The man behind Tehran’s strategy in Iraq, as he has been in Syria, is almost surely Major General Qasem Soleimani, commander of Iran’s Quds force, Tehran’s shock troops. Soleimani has had free reign in Iraq for some time. It is likely that the leaders of the Iranian-dominated militias, the Hashd al Shabi (Popular Mobilization Units)—of which the KH is a component force—answer to him. He surely wants Trump to respond with more than threats, or even tear gas.

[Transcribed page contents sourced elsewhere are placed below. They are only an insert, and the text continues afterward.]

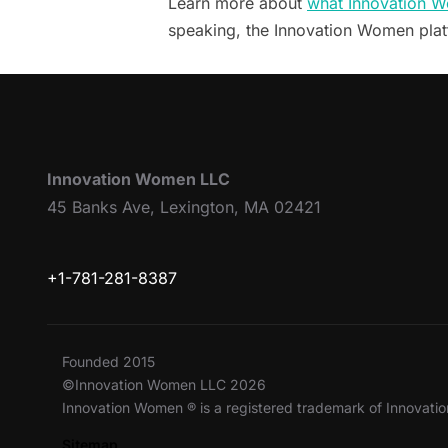
Learn more about
what Innovation W
speaking, the Innovation Women pla
Innovation Women LLC
45 Banks Ave, Lexington, MA 02421
+1-781-281-8387
Founded 2015
©Innovation Women LLC 2026
Innovation Women ® is a registered trademark of Innovat
Sitemap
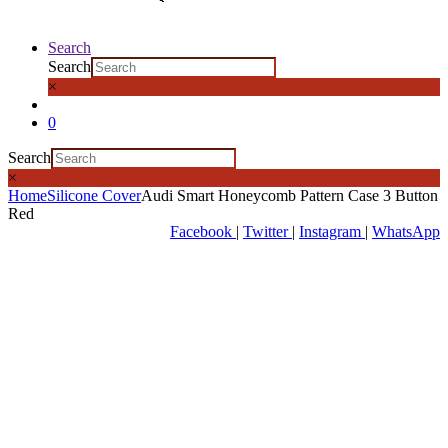
Search
Search
×
0
Search
×
Home
Silicone Cover
Audi Smart Honeycomb Pattern Case 3 Button
Red
Facebook
|
Twitter
|
Instagram
|
WhatsApp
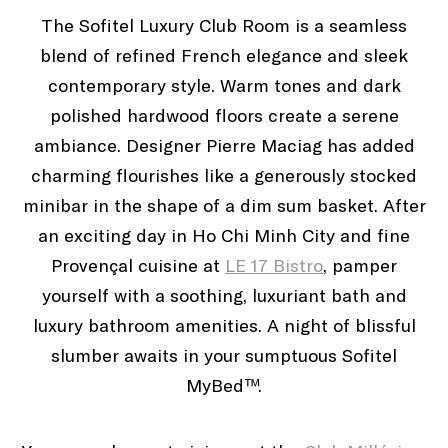
The Sofitel Luxury Club Room is a seamless
blend of refined French elegance and sleek
contemporary style. Warm tones and dark
polished hardwood floors create a serene
ambiance. Designer Pierre Maciag has added
charming flourishes like a generously stocked
minibar in the shape of a dim sum basket. After
an exciting day in Ho Chi Minh City and fine
Provençal cuisine at
LE 17 Bistro
, pamper
yourself with a soothing, luxuriant bath and
luxury bathroom amenities. A night of blissful
slumber awaits in your sumptuous Sofitel
MyBed™.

On its face, it would seem that Soleimani and the Mullahs of Iran are pursuing a policy that is counterproductive. If their objective is to drive the United States out of Iraq, and ultimately out of the Middle East, it certainly seems that their support for attacks on American facilities, and for the storming of Washington’s Baghdad Embassy, so reminiscent of the Hostage Crisis of 1979, would likely to have the opposite effect. After all, Donald Trump has made it clear that he is determined not to allow another “Libya” on his watch. He might actually carry out his “threats” in response to any further efforts to sack the embassy, or worse still, to seize or injure American diplomats and other American personnel. At some point, he might order American troops to fire on the rioters, among whom may well be Iranian fighters, the equivalent of Russia’s “little green men.” He could do no less without being seen as a “loser,” the appellation he most abhors, indeed fears.
Were American troops to fire on Iranians, however, the Ayatollahs could treat any such incidents as an opportunity to rally the highly nationalistic Iranian public and order Tehran’s proxies, or even Soleimani’s Quds Force, openly to attack American facilities throughout Iraq. Soleimani may be betting that given the American public’s disenchantment with Washington’s “endless” Middle East conflicts, Trump, despite his threats, would be reluctant to retaliate by unleashing the full might of American power to eliminate Iran’s presence in Iraq. Any such effort could once again mire American forces in a prolonged Middle Eastern conflict, which, more than anything else, could damage Trump’s hopes of re-election.
The president might resent being a “loser” in Iraq, but that image would pale before the prospect of his losing America’s presidential election. If saving his electoral fortunes calls for his leaving Iraq to Iran’s tender mercies, Trump will not hesitate to do so. After all, he could summon up the spirit of Ronald Reagan, and like his far more illustrious predecessor, call it nothing more than a “strategic redeployment.”
Dov S. Zakheim was an under secretary of defense (2001–4) and a deputy under secretary of defense (1985–87). He is vice chairman of the Center for the National Interest.